For estimating defensive innings you want to use a combination of PA’s and defensive chances. There really isn’t a decent published method out for estimating defensive innings. The method used in the STATS All-Time Handbook works fairly well for infielders, but it’s accuracy for outfielders is horrible. I don’t know what method Clay Davenport uses for estimating defensive innings (he uses adjusted games), but it is very accurate. That is why I downloaded the Davenport translation pages. I converted his adjusted games into defensive innings using the average number of team IP per game for each season. If you want, I can email you my fielding table.


#42    Dackle      (see all posts) 2009/05/31 (Sun) @ 20:42

I guess I’m just hung up on the .662 coefficient—I don’t see how a walk is .662 of a DP opportunity but so is a double or triple (H-HR). Should the formula be:

.662(H – HR) + BB + HB + .575(E)


#43    terpsfan101      (see all posts) 2009/05/31 (Sun) @ 22:20

You can only have a DP with 0 or 1 out. So you use apporoximately 2/3 the number of estimated runners on 1st base in the DP opportunities formula.


#44    Dackle      (see all posts) 2009/05/31 (Sun) @ 23:19

Ah, that makes sense. I always figured the DP conversion rate would account for the two-out situations (ie measuring players against a baseline of either .108 DPs for every DP opp, or .086 for every runner on 1st—should be roughly equivalent). Still, probably best to measure the precise # of opps as you’ve done.

I’m still not sure why you aren’t estimating singles. Your formula works out to: .662 * (1B + 2B + 3B + BB + HB + .575*E). I thought maybe you’d do something like .662*(((H-HR)*.747)+BB+HB+(.575*E)), although the .662 would have to increase a bit. If the #s are available it might be worth subtracting out SH, WP, BK, PB, as they also remove potential runners on 1st. SH+WP+BK+PB totalled 3,558 last year vs 1,672 for HP and 1,712 for ROE.


#45    terpsfan101      (see all posts) 2009/05/31 (Sun) @ 23:26

Dackle, it isn’t my formula. It’s Pete Palmer’s formula. I’m working on a better one.


#46    Chris Dial      (see all posts) 2009/06/01 (Mon) @ 11:00

What is the plan to compensate for being off of chances based on BIP data?  How do we know who is a bad fielder and who simply didn’t have balls hit over tehre?


#47    Colin Wyers      (see all posts) 2009/06/01 (Mon) @ 12:04

I’m still regrouping after my little weekend trip - there’s a lot of great discussion here about figuring out plays made, and I hope to dive into that soon enough.

Chris, there’s only so much we can do to estimate chances without PBP data. (And only so much we can do to estimate chances with PBP data that’s missing hit location, for that matter.) The best improvement is to get more data; there’s been some discussion on the RetroSQL group recently about getting the box score event files in database form, which I think would greatly improve some of the estimates involved.

Beyond that, I think once you’ve done all you can you slap a set of error bars on everything and live with it.
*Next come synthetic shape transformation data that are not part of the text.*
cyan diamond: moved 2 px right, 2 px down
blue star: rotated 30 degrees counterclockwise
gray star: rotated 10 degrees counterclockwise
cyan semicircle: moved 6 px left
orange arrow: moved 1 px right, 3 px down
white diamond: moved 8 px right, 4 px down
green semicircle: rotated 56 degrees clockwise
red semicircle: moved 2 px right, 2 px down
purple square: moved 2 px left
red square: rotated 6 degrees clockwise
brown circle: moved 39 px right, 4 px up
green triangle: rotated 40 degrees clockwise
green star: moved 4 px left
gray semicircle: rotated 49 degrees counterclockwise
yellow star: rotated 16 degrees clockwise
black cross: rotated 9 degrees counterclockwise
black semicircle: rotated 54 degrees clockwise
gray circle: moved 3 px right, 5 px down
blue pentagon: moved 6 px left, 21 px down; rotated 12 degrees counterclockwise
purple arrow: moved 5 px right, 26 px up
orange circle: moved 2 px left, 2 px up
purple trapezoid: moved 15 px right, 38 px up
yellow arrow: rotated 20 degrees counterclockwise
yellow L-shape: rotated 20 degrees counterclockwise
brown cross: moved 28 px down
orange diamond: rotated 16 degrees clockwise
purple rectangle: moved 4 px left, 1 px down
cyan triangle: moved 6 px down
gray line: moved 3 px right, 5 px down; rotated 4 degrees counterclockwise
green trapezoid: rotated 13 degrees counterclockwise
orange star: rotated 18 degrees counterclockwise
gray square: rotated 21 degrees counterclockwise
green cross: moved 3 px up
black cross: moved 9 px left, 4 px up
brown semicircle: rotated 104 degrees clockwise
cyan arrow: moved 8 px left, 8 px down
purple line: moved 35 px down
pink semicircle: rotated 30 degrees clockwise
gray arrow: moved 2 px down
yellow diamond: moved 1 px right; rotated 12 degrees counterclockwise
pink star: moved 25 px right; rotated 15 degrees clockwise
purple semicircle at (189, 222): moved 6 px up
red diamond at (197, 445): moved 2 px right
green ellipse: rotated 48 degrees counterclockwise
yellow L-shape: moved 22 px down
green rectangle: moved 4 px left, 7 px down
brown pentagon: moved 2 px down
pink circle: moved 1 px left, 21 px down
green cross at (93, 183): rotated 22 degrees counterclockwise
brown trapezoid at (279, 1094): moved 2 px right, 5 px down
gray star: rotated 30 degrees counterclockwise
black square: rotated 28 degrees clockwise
I’m certainly not done yet, but I recognize there’s only so much I can do here.


#48    Rally      (see all posts) 2009/06/01 (Mon) @ 22:35

I’m looking for some help if you are a student of baseball history and can provide some knowledge of outfielders who played 1900-1955.

http://lanaheimangelfan.blogspot.com/2009/06/request-for-help.html


#49    terpsfan101      (see all posts) 2009/06/08 (Mon) @ 16:17

For firstbaseman plays made, I think it is better to estimate total plays made rather than estimate unassisted groundball putouts and adding them to first baseman assists. This new formula works much better for plays made:

PM_1B: -0.099*PO_P + 0.35*PO_1B -0.281*A_P + 0.941*A_1B - 0.137*A_2B - 0.349*A_3B - 0.288*A_SS


#50    terpsfan101      (see all posts) 2009/06/11 (Thu) @ 20:51

Here are the modified fielding runs equations I am going to use. They are baselined against 1989-1999 run enviornment (4.63 RPG). Do they look reasonable?

2B/SS: .75*(A - DPT) - .4*E + .2*DP
3B: .8*A - .4*E + .2*DP
1B: .8*PM - .4*E
OF: .85*PO + .75*A - .4*E
P: .7*A - .4*E
C: .55*A - .3*(E+PB)


#51    terpsfan101      (see all posts) 2009/06/11 (Thu) @ 21:26

Obviously the catcher’s formula needs more work, like including CS for modern seasons, and maybe crediting catchers for a small percentage of team pitching runs.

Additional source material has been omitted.